In einem der Camps findet sich jedoch ein Überlebender, der von der vier Jahre langen Internierung in einem Kloster in Süditalien berichtet. Es wird ein Kontakt zu einem Dorfschullehrer hergestellt, der über die Internierungen in seinem Dorf Agnone ein kleines Buch veröffentlicht hat, aber nie auf Überlebende getroffen war. Es gibt noch viel zu tun, um an Samudaripen, so die Shoa für die Roma, zu erinnern.
«Idealerweise sollte der KIOSK im Wartesaal des Arbeitsamtes, am Bahnhof oder in Einkaufspassagen aufgebaut werden und dort kurzfristig einen Schwarzmarkt der Erzählung in den kontrollierten Sicherheitszonen unseres öffentlichen Lebens ansiedeln», so die KünstlerInnen zu dem Kiosk, der sich als «mobile Forschungseinheit, Kino & Archiv» versteht und im Rahmen des Projektes Ersatzstadt an der Berliner Volksbühne entstand.

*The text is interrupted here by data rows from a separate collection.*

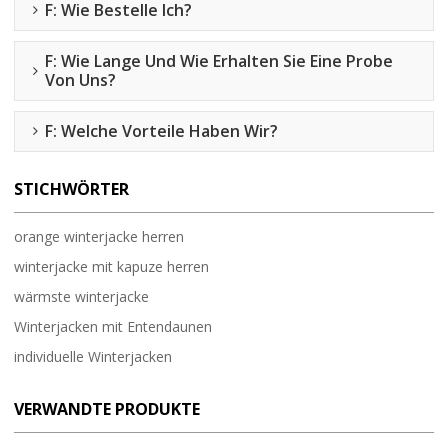
F: Wie Bestelle Ich?
F: Wie Lange Und Wie Erhalten Sie Eine Probe
Von Uns?
F: Welche Vorteile Haben Wir?
STICHWÖRTER
orange winterjacke herren
winterjacke mit kapuze herren
wärmste winterjacke
Winterjacken mit Entendaunen
individuelle Winterjacken
VERWANDTE PRODUKTE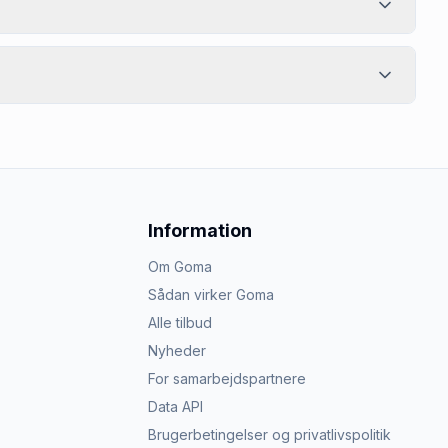
Information
Om Goma
Sådan virker Goma
Alle tilbud
Nyheder
For samarbejdspartnere
Data API
Brugerbetingelser og privatlivspolitik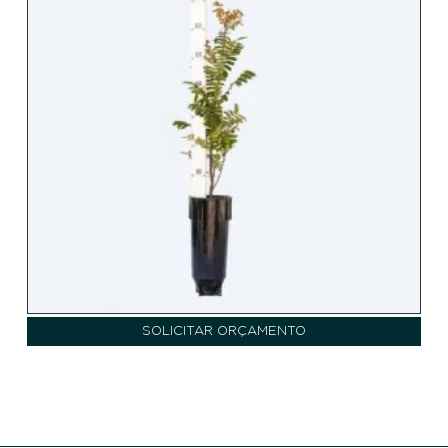
SOLICITAR ORÇAMENTO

Der letzte Tag des Kiosks in Rom war der offizielle Gedenktag für die Opfer des Nationalsozialismus. Am Vormittag fanden ganz in der Nähe Diskussionsveranstaltungen zur Deportation der Roma statt. Am Abend wurde gemeinsam mit weiteren Gruppen ein Fest im alten Aquarium der Stadt Rom – einer Prachtsvilla mit einer anmutigen Halle für hunderte von Personen – organisiert. Ein Romatheater tritt auf, es wird Romaessen verkauft und Musik gemacht. Tommaso, ein alter und stolzer Mann, erzählt von der Internierung zu Zeiten des Faschismus. Für einen Abend gehört ein Stück des Zentrums den Roma. Vier Musiker spielen auf der Bühne und ein gutes Dutzend schick gekleideter junger Paare tanzt dazu. Sie lachen und freuen sich, denn der Alltag für die Roma ist ein anderer. Zwei Tage zuvor hatte die Polizei ein «illegal errichtetes» Roma-Camp im Stadtteil Ostiense geräumt. Die Frauen und Kinder wurden von den Männern getrennt und bekamen eine vorübergehende Unterbringung, einige Hundert Männer sitzen auf der Straße und kämpfen jeden Abend aufs Neue dafür, im Bahnhof von Ostiense übernachten zu dürfen. Da Italien gerade von Polarwinden heimgesucht wird, die Rom, wenn auch nur kurz, den ersten Schnee seit einigen Jahrzehnten beschert haben, ist dies auch eine Überlebensfrage. In einem Roma-Camp in der Nähe von Neapel erfriert am Gedenktag ein 19 Tage altes Neugeborenes. «Wenn sich die Politiker entschuldigen, dann sollen sie aber auch erklären, warum die Roma heute marginalisert, eingesperrt und abgeschoben werden», meint Alexander Valentino von der Gruppe Stalker.